> _Exercise requirements_
Could you copy every line of the data that contains the word "select"?

-------- Materials provided --------

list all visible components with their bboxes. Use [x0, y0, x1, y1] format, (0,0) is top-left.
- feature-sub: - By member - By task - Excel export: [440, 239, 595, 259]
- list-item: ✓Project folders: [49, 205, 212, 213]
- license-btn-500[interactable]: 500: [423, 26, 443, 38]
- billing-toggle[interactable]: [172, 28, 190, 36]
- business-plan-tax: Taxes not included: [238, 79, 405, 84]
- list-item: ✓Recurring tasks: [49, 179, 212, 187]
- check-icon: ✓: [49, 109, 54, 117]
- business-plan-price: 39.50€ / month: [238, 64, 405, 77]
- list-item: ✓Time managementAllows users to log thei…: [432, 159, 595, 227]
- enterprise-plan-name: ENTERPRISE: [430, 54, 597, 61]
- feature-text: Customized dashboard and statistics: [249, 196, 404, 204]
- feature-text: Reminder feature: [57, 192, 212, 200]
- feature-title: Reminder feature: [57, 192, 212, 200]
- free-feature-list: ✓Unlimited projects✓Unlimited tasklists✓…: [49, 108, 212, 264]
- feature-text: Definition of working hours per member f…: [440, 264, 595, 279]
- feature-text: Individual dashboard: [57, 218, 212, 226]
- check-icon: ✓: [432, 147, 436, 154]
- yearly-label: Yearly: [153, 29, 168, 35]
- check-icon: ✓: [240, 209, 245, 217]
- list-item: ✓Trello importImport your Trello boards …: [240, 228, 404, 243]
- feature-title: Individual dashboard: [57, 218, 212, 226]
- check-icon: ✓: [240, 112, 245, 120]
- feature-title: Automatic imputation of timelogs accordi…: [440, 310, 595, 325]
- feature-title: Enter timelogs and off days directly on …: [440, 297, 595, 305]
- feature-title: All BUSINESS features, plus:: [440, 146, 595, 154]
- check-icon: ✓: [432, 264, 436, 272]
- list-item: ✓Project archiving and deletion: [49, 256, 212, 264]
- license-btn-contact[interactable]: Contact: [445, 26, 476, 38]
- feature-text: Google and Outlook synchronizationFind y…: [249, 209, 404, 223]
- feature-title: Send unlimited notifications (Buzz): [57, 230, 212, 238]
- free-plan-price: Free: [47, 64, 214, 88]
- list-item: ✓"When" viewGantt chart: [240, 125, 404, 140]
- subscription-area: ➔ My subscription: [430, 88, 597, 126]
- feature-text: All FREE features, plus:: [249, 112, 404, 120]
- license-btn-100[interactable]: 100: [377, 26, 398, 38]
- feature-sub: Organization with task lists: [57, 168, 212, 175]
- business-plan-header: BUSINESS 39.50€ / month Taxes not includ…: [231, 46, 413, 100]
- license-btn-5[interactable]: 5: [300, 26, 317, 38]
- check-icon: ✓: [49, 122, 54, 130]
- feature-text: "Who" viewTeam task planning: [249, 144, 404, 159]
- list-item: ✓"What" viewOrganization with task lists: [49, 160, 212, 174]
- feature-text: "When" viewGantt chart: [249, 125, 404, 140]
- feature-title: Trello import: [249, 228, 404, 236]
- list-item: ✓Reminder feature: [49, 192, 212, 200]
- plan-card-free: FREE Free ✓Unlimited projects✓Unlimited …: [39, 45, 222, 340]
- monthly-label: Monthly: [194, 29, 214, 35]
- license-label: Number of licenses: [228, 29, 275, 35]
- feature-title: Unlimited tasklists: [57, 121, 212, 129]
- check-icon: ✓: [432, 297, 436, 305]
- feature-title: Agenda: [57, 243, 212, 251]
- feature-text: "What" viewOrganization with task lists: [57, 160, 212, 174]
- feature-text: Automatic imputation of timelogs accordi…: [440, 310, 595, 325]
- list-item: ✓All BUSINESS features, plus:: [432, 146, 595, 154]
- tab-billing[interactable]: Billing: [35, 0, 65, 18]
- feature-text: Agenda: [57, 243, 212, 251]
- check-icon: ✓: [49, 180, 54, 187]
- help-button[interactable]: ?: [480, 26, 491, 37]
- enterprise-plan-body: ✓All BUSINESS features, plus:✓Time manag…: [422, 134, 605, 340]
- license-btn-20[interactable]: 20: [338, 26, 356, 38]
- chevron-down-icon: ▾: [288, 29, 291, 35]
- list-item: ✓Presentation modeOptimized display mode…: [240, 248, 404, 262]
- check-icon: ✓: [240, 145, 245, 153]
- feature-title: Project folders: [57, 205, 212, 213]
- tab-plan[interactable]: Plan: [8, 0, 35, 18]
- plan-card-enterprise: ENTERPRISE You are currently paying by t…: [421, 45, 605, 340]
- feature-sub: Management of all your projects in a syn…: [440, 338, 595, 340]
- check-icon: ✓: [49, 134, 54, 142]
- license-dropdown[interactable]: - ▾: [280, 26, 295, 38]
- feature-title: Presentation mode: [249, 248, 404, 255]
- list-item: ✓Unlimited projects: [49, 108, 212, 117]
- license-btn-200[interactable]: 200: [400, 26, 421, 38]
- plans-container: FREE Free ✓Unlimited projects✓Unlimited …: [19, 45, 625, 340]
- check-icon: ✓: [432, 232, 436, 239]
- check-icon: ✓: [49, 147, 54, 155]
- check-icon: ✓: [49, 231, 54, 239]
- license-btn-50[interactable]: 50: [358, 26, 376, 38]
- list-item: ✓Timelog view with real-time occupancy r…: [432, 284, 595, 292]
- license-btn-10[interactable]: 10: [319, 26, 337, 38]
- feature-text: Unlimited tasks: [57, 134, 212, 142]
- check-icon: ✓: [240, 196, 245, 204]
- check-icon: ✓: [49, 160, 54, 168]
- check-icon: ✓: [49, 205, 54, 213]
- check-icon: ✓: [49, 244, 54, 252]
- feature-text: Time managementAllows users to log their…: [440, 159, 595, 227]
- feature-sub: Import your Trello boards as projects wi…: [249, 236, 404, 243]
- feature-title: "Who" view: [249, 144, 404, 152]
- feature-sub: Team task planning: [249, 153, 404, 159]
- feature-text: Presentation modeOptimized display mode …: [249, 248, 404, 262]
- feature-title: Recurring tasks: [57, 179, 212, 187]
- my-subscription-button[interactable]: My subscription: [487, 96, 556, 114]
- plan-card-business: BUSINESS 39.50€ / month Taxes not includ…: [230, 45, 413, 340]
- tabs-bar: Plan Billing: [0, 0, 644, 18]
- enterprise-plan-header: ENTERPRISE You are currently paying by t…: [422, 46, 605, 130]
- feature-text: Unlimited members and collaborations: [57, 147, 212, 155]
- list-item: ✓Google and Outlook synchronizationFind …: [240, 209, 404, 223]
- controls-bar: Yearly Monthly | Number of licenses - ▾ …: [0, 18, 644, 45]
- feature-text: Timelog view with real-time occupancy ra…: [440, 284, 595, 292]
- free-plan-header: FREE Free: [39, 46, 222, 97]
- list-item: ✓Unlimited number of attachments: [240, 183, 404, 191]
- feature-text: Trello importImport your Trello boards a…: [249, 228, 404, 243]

--------
-------- Materials provided --------

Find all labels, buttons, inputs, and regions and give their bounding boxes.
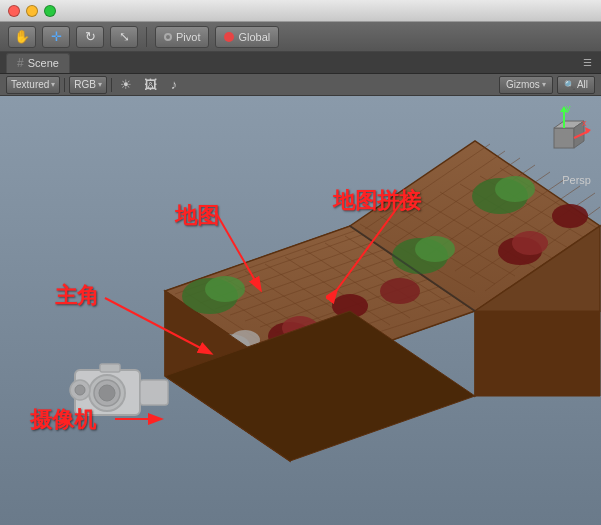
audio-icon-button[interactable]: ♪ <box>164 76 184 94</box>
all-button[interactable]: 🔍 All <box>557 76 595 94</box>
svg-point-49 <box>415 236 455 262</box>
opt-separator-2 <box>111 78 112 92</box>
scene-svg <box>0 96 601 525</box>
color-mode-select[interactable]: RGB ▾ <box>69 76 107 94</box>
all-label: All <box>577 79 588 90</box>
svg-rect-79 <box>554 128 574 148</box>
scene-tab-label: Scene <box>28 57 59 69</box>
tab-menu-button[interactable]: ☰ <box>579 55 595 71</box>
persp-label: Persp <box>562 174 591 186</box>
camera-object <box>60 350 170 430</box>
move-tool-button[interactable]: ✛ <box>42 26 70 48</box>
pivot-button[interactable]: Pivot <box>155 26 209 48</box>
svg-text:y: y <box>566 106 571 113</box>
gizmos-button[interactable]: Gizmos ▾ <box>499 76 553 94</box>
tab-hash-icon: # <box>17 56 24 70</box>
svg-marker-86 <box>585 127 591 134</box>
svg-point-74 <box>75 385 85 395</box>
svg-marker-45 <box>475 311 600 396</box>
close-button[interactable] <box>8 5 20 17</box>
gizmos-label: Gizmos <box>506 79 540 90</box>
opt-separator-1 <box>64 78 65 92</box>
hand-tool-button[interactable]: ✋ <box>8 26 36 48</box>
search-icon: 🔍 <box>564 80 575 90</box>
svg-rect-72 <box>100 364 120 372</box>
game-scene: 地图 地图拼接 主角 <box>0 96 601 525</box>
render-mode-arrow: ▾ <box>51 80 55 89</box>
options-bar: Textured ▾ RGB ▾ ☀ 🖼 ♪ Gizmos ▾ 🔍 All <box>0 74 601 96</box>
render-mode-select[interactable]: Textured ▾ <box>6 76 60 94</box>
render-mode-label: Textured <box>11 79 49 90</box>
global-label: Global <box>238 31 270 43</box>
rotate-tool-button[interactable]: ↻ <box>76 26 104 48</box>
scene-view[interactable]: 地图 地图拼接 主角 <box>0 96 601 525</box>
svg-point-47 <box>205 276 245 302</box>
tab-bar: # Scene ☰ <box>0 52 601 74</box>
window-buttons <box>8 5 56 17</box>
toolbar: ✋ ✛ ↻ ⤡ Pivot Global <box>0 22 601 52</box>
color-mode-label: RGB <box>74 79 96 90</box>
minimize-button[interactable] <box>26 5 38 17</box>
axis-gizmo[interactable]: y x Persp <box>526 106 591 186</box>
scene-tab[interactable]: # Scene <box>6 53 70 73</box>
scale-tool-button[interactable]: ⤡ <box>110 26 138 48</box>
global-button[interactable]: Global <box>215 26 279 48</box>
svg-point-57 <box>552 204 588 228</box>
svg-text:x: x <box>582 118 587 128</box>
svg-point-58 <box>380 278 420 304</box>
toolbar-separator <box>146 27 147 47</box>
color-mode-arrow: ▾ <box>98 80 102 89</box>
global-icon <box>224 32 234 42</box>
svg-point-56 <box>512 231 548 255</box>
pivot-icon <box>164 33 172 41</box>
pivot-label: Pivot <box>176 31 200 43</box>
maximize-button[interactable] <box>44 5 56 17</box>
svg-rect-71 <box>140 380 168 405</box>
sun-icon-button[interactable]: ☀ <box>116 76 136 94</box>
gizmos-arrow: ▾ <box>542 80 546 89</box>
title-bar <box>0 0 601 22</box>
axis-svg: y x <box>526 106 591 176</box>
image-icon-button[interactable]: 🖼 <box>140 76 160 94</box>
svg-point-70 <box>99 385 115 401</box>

--------

> _Solution to this problem_
color-mode-select[interactable]: RGB ▾ <box>69 76 107 94</box>
render-mode-select[interactable]: Textured ▾ <box>6 76 60 94</box>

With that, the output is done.